Create a function that will run through the challenges and create a submission file compatible with ARC Prize 2024

In [12]:
def run_model(challenges, NUM_ATTEMPTS=2, RETRY_ATTEMPTS=3, NUM_TASKS=None):
    """
    challenges: dict a list of challenges. This should come directly from your _challenges file
    NUM_ATTEMPTS: int the number of times to attempt a prediction. The official competition has 2 attempts.
    RETRY_ATTEMPTS: int the number of times to retry a prediction if it fails
    NUM_TASKS: int, If set, this represents the the number of tasks you'd like to test. If None then the all challeneges will be tested

    Loop through your challenges and produce a submission.json file you can submit for a score.
    """

    # A dict to hold your submissions that you'll return after all predictions are made
    submission = {}

    # Run through each task in your challenge set
    for i, task_id in enumerate(challenges):
        task_attempts = []  # List to store all attempts for the current task

        # Go through each test pair to get a prediction. 96% of challenges have 1 pair.
        for t, pair in enumerate(challenges[task_id]['test']):
            print(f"Starting task #{i + 1} ({task_id}), pair #{t+1}")

            # Dictionary to store attempts for the current test pair
            pair_attempts = {}  

            # Run through each prediction attempt
            for attempt in range(1, NUM_ATTEMPTS + 1):
                attempt_key = f"attempt_{attempt}"
                pair_attempts[attempt_key] = [] # Init your attempt

                # Try to get a prediction, with retries in case of failure
                for retry in range(RETRY_ATTEMPTS):
                    try:
                        print(f"    Predicting attempt #{attempt}, retry #{retry + 1}")
                        prediction = get_task_prediction(challenge_tasks=challenges,
                                                         task_id=task_id,
                                                         test_input_index=t)
                        
                        # If you get a valid prediction (list of lists of ints) with no error, then log the attempt
                        pair_attempts[attempt_key] = prediction
                        break  # Break the retry loop if prediction is successful
                    except Exception as e:
                        print(f"Retrying: {e}")
                        if retry == RETRY_ATTEMPTS - 1:
                            pair_attempts[attempt_key] = []  # Assign None if all retries fail

            # After you get your attempts, append them to the task attempts
            task_attempts.append(pair_attempts)

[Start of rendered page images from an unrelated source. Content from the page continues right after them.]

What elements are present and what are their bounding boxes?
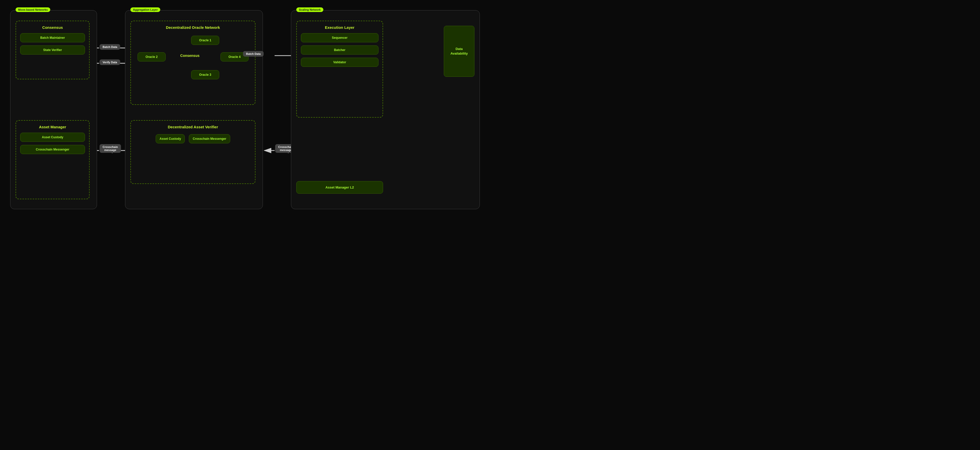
dav-subpanel: Decentralized Asset Verifier Asset Custo… — [130, 120, 256, 184]
oracle3-box: Oracle 3 — [191, 70, 219, 80]
verify-data-label: Verify Data — [100, 59, 120, 65]
batch-maintainer-box: Batch Maintainer — [20, 33, 85, 42]
state-verifier-box: State Verifier — [20, 45, 85, 55]
don-subpanel: Decentralized Oracle Network Oracle 1 Or… — [130, 21, 256, 105]
oracle-grid: Oracle 1 Oracle 2 Consensus Oracle 4 Ora… — [135, 33, 251, 89]
sequencer-box: Sequencer — [301, 33, 379, 42]
crosschain-messenger-box-move: Crosschain Messenger — [20, 145, 85, 154]
validator-box: Validator — [301, 58, 379, 67]
asset-manager-subpanel: Asset Manager Asset Custody Crosschain M… — [16, 120, 89, 199]
data-availability-text: DataAvailability — [450, 47, 468, 56]
diagram-container: Move-based Networks Consensus Batch Main… — [0, 0, 490, 225]
don-title: Decentralized Oracle Network — [135, 25, 251, 30]
consensus-center-label: Consensus — [175, 51, 205, 58]
batch-data-label-1: Batch Data — [100, 44, 120, 50]
scale-network-label: Scaling Network — [296, 7, 323, 12]
oracle1-box: Oracle 1 — [191, 36, 219, 45]
asset-manager-l2-box: Asset Manager L2 — [296, 181, 383, 194]
data-availability-box: DataAvailability — [444, 26, 474, 77]
agg-layer-panel: Aggregation Layer Decentralized Oracle N… — [125, 10, 263, 209]
scale-network-panel: Scaling Network Execution Layer Sequence… — [291, 10, 480, 209]
asset-manager-title: Asset Manager — [20, 125, 85, 129]
exec-layer-title: Execution Layer — [301, 25, 379, 30]
agg-layer-label: Aggregation Layer — [130, 7, 160, 12]
batcher-box: Batcher — [301, 45, 379, 55]
asset-manager-l2-text: Asset Manager L2 — [296, 181, 383, 194]
move-network-label: Move-based Networks — [16, 7, 50, 12]
crosschain-messenger-box-dav: Crosschain Messenger — [189, 134, 230, 143]
consensus-subpanel: Consensus Batch Maintainer State Verifie… — [16, 21, 89, 80]
oracle2-box: Oracle 2 — [138, 52, 165, 62]
dav-title: Decentralized Asset Verifier — [135, 125, 251, 129]
asset-custody-box-dav: Asset Custody — [156, 134, 185, 143]
consensus-title: Consensus — [20, 25, 85, 30]
asset-custody-box-move: Asset Custody — [20, 133, 85, 142]
move-network-panel: Move-based Networks Consensus Batch Main… — [10, 10, 97, 209]
crosschain-msg-label-1: Crosschainmessage — [100, 144, 121, 153]
exec-layer-subpanel: Execution Layer Sequencer Batcher Valida… — [296, 21, 383, 118]
batch-data-label-2: Batch Data — [243, 51, 264, 57]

        # Append the task attempts to the submission with the task_id as the key
        submission[task_id] = task_attempts

        # If you want to stop after N tasks, uncomment the below
        if NUM_TASKS is not None and i + 1 == NUM_TASKS:
            break

    return submission

Try this with an example from training tasks

In [13]:
# Load up training tasks
challenges, solutions = load_tasks_from_file(task_set=task_sets['training'])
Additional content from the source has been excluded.